* Exercise details: Nothing in the records may be altered, and no picture may be included. Restate them in full.

* Data entries:
*-*-*
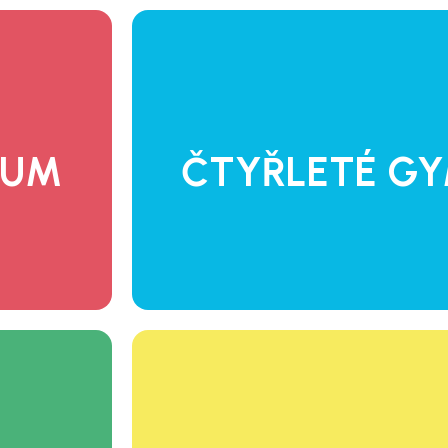
h předmětů
Náš systém všeobecného vzděláván
činnosti ve
Tě připraví na studium vysoké š
 oblastech.
veřejné správě, kul
IUM
ČTYŘLETÉ G
CHCI VĚDĚT 
nikatelské
Rozvineme Tvé předpoklady p
kolách i na
aktivity a připravíme T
*-*-*
* Answer to this task:
h předmětů
Náš systém všeobecného vzděláván
činnosti ve
Tě připraví na studium vysoké š
 oblastech.
veřejné správě, kul
IUM
ČTYŘLETÉ G
CHCI VĚDĚT 
nikatelské
Rozvineme Tvé předpoklady p
kolách i na
aktivity a připravíme T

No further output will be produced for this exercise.